Initial shortest distance: 1045.1388769296495
Final shortest distance: 885.7632167879109


[(30,46),
 (24,37),
 (28,15),
 (26,4),
 (10,11),
 (13,18),
 (8,42),
 (9,24),
 (0,25),
 (33,39),
 (19,34),
 (25,30),
 (34,34),
 (40,14),
 (27,22),
 (2,3),
 (26,33),
 (45,19),
 (48,15),
 (48,20),
 (42,14),
 (3,0),
 (13,12),
 (8,20),
 (3,8),
 (27,34),
 (38,10),
 (2,10),
 (22,7),
 (12,0),
 (32,26),
 (33,26),
 (48,5),
 (43,22),
 (42,41),
 (0,25),
 (1,22),
 (10,17),
 (12,10),
 (5,16),
 (6,42),
 (15,18),
 (17,15),
 (25,22),
 (17,21),
 (22,30),
 (10,23),
 (5,18),
 (3,5),
 (11,12)]

# Suggestions for additional exercises

1) Add code to plot graphs, plot the cities and the route taken by the best solution after 50 generations.

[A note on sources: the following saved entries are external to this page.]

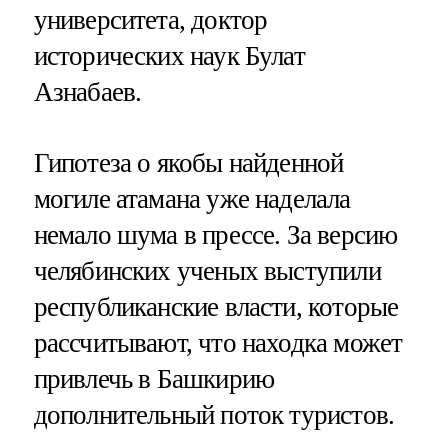
университета, доктор
исторических наук Булат
Азнабаев.
Гипотеза о якобы найденной
могиле атамана уже наделала
немало шума в прессе. За версию
челябинских ученых выступили
республиканские власти, которые
рассчитывают, что находка может
привлечь в Башкирию
дополнительный поток туристов.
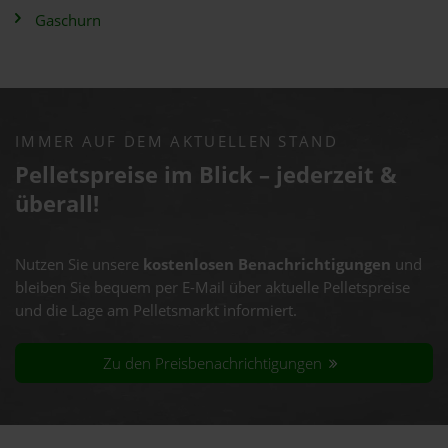
Gaschurn
IMMER AUF DEM AKTUELLEN STAND
Pelletspreise im Blick – jederzeit &
überall!
Nutzen Sie unsere
kostenlosen Benachrichtigungen
und
bleiben Sie bequem per E-Mail über aktuelle Pelletspreise
und die Lage am Pelletsmarkt informiert.
Zu den Preisbenachrichtigungen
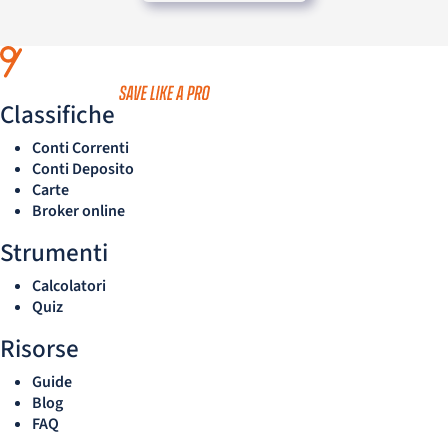
Classifiche
Conti Correnti
Conti Deposito
Carte
Broker online
Strumenti
Calcolatori
Quiz
Risorse
Guide
Blog
FAQ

2) Create your own GA, it could be as simple as the all ones problem, having your GA learn to output a string that you enter, or something more exciting!

3) This is very much the canonical GA (though the crossover is slightly different due to the problem scenario), find a paper that shows some addition or alteration to the canonical algorithm, how is it different, and what is the impact?